Он, по-моему, и обаятельным таким раньше не был. Встречаются, знаете, лица у стариков, которые только годы, кажется, сделали такими милыми и мудрыми. Вот и Валериану Афанасьевичу ужасно идут и эта седая, всклокоченная грива волос, и старомодный костюм с цепочкой часов, и пенсне, которые давно уже никто не носит, и я их видел, кажется, только у Чехова на портрете.
— Спасибо вам, — говорю я. — Все, что вы мне рассказали, нам очень пригодится. Мы должны точно установить, что случилось с Верой.
— Ну да, ну да, — кивает седой головой Валериан Афанасьевич. — А как же? Иначе нельзя. Дело у вас такое. Святое дело, справедливое. И не легкое, само собой. Как же тут не помочь, разрешите спросить? Это же просто… непорядочно.
— К сожалению, это еще не всем понятно, — говорю я.
— Господи, да что же может быть справедливее, чем покарать за злодеяние? — удивленно восклицает Валериан Афанасьевич, и круглое румяное лицо его неожиданно становится серьезным. — Человек должен жить свободно, безбоязненно. Он для этого создан. Он без этого не может человеком себя до конца ощущать.
— Это верно, — соглашаюсь я. — Человек должен жить безбоязненно. Это самое главное.
— Именно это, — кивает седой головой Валериан Афанасьевич. — И не только безбоязненно думать или говорить, что думаешь, но и поступать. Не во вред другим, понятное дело. Скажем, куда-то ехать, где-то жить, где-то работать, встречаться с друзьями, гулять с девушкой. А тут вдруг, в какой-то момент, изволите ли видеть, появляется на моем пути некто и вторгается в мою жизнь, а то и обрывает ее по своему звериному произволу. Так как же за это не карать? Не-ет. Ваша работа наиважнейшая, как я ее понимаю, конечно.

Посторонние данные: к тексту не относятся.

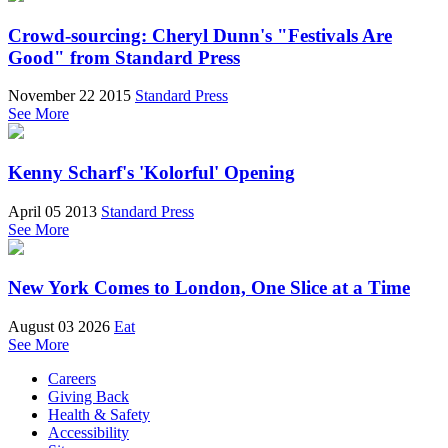
Crowd-sourcing: Cheryl Dunn's "Festivals Are
Good" from Standard Press
November 22 2015
Standard Press
See More
Kenny Scharf's 'Kolorful' Opening
April 05 2013
Standard Press
See More
New York Comes to London, One Slice at a Time
August 03 2026
Eat
See More
Careers
Giving Back
Health & Safety
Accessibility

Хотя она у вас вроде медали.
— Это как же понять? — улыбаюсь я.
— А вот как. Две стороны. Как повесить. Важно, молодой человек, правильно повесить. Иначе, доложу вам, обратная картина может получиться, произвол, допустим, бездушие и формализм. В нашем медицинском деле тоже, замечу вам, такая опасность присутствует. Но у вас, мне кажется, особенно, как нигде, уж очень у вас острый инструмент в руках.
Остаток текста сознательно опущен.